21 comments to Miltary helicopters looking for new signs of trouble at flooded Ft. Calhoun nuke plant

  • TraderGreg

    I was wondering why it is so quiet about the FCS. I guess the clock is still ticking on this one.

    • Whoopie Whoopie

      Me too. This is not good.

      • mikey

        Not good and just plain dumb I mean what will the military copters do if they spot trouble anyway? Fire a sidewinder at it??

    • bluerthanblu bluerthanblu

      Not to be facetious but maybe they waiting for the next set of thunderstorms due the end of this week. Given triple digit temps in the south around the same time, the potential for cold/hot to mix it up violently in rain and tornados is expected. Very scary situation given that recent thunderstorm raised the water at Garrison in the last couple of days.
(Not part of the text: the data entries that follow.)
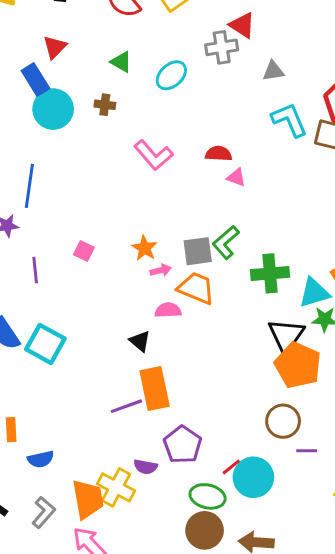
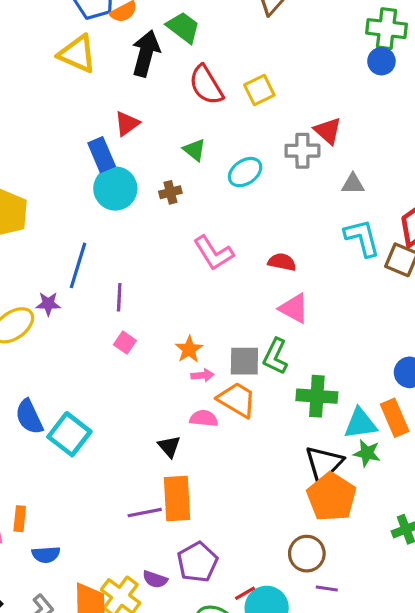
brown cross: (105, 105) -> (170, 192), turned -30
pink triangle: (236, 177) -> (294, 308), moved, size x1.5
green L-shape: (226, 242) -> (275, 356), turned -32
purple line: (35, 270) -> (119, 297), moved

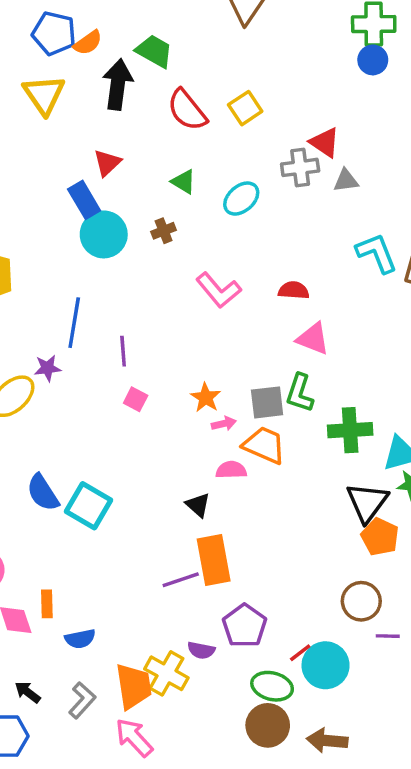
yellow triangle: (77, 54) -> (44, 95), turned 39
gray triangle: (353, 184) -> (346, 181), moved
orange pentagon: (331, 497) -> (380, 537), size x0.7

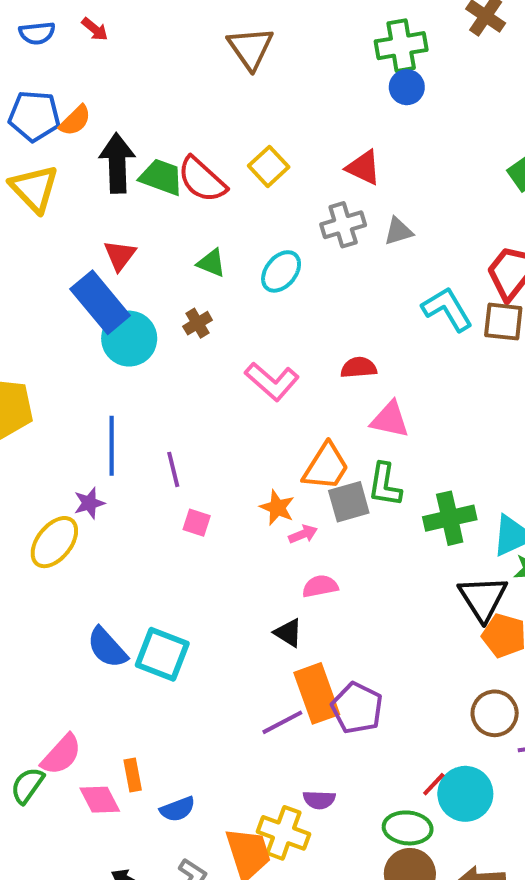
green trapezoid: (154, 51) -> (161, 177), moved
red triangle: (325, 142) -> (363, 168), moved
blue rectangle: (84, 200) -> (100, 302), size x1.4
orange trapezoid: (264, 445) -> (326, 467), moved, turned 108
purple pentagon: (244, 626) -> (357, 708), moved

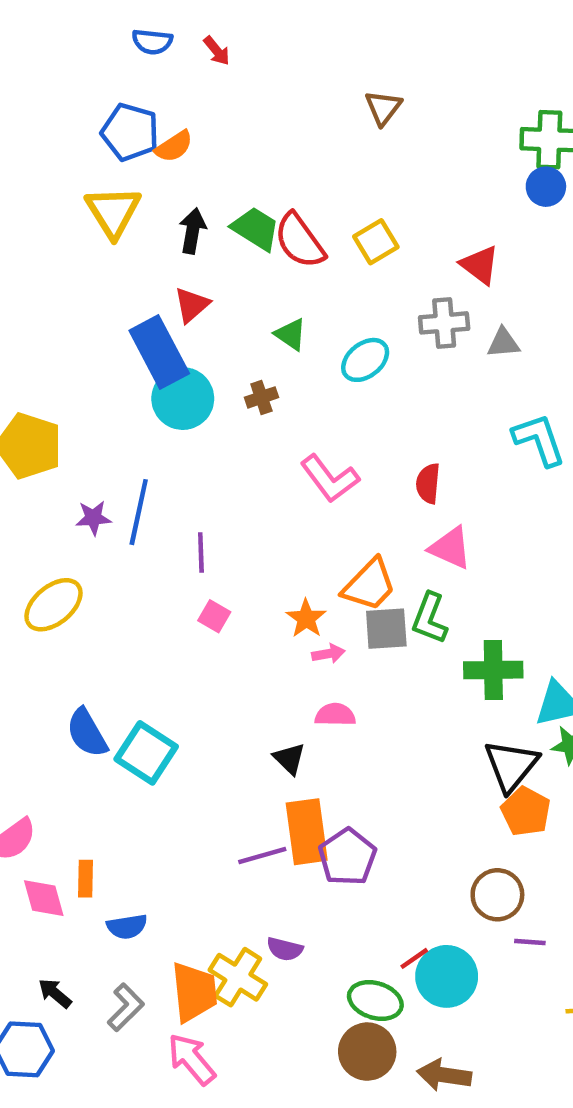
brown triangle: (250, 48) -> (383, 108), size x0.7
black arrow: (117, 163) -> (193, 231), moved, size x0.7
red semicircle: (359, 368) -> (428, 483), turned -92
purple star: (89, 503) -> (93, 518), moved

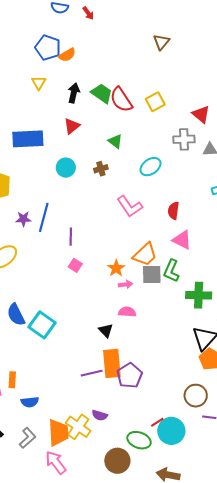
yellow triangle: (113, 212) -> (39, 83), size x0.6
blue rectangle: (159, 352) -> (28, 139), moved, turned -68
cyan ellipse: (365, 360) -> (150, 167), moved
cyan circle: (183, 399) -> (66, 168), size x0.7
brown circle: (367, 1052) -> (117, 461), moved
If the spillway breaks from even more water flow, hope there’s time to alert the towns below! God only knows what this would do to Fort Calhoun down the road, although flood water is certainly capable of exiting in a flash flood sideways at various weak levee points. Brrrr, I shudder to think.

  • Radnet levels show Nebraska above normal in beta radiation. Cities in adjacent states are “under review” (aka too high to report).

    However, the jet stream is dipping down a bit from Canada so these elavated levels could be from Fukushima

    Des Moines Iowa under review
    Mason city Iowa under review
    Kansas City under review
    Wichita Kansas under review
    Lincoln Nebraska beta 97
    Omaha Nebraska beta 134

    jet stream
    http://www.weatherimages.org/data/imag192.html

  • M Curie M Curie

    http://www.nrc.gov/reading-rm/doc-collections/event-status/event/en.html#en46965

    Fort Calhoun 7/7/11. LOSS OF POWER TO 10 EMERGENCY SIRENS

    “Power has been removed from 10 (out of 101) sirens due to flooding conditions. [Three] out of 5 sirens in Pottawattamie county, 4 of 18 in Harrison county and 3 of 78 in Washington county. There are compensatory measures in place to ensure notification to any members of the public that may still be in these areas. The station is also suspending testing and reporting (performance indicator) data for these sirens in accordance with NEI 99-02. All of these sirens serve areas for which there are no residents requiring evacuation. This is being reported per 10CFR50.72(b)(3)(xiii)) for ‘Any event that results in a major loss of emergency assessment capability, offsite response capability, or communications capability’.”

  • M Curie M Curie

    The “events” reported to the NRC cover everything from “misplaced” radioactive materials to patients receiving incorrect medical doses and even the wrong person being treated.

    Updated daily. Makes “interesting” reading!

  • BreadAndButter BreadAndButter

    Ideas for action:
    I asked some intimidating questions to the mayor of my town, which is 50 km away from Cattenom in France (4 reactors, incidents all year round):
    1.) where are the iodine pills for children / pregnant women? Who will distribute them if nobody is allowed to leave the house?
    2.) Where are the evacuation plans for our town of 100.000? Show me, please.
    3.) How will we be made aware of a disaster in the middle of the night if TV / radio are off? Elderly? Foreigners?

    Answers given:
    1.) pills are stored in a town 180 km away from here. “Somebody” will drive and get them “if necessary”. Disribution? (shrugs shoulders)
    2.) Evacuation plans are existing for a 20 km radius around the plant. Further away? (shrugs shoulders)
    3.) In case of an emergency, Areva will send A FAX to the Mayor’s office (who will be NOT there at that time, and even if, won’t have the slightest idea what to do).

    I’m just telling you this to maybe encourage you to ask similar questions in your town. Let’s give these assholes a headache.
    Peace.

    • moonkai

      hahaha … awesome! Everyone should do that ! If I find a good translator, I will send a similar letter to dumb shit Ishihara (governor of Tokyo) and his clan .

  • Heart of the Rose Heart of the Rose

    Pretty soon there will be military presence from the headwaters of the Missouri to the bottom of the Mississippi.
    ..a little howdy to the folks at Port Fouchon.
    Still guarding the oily sea?
    Next comes..looting control..like in Los Alamos…
    The National Guard controlling the movement of the people.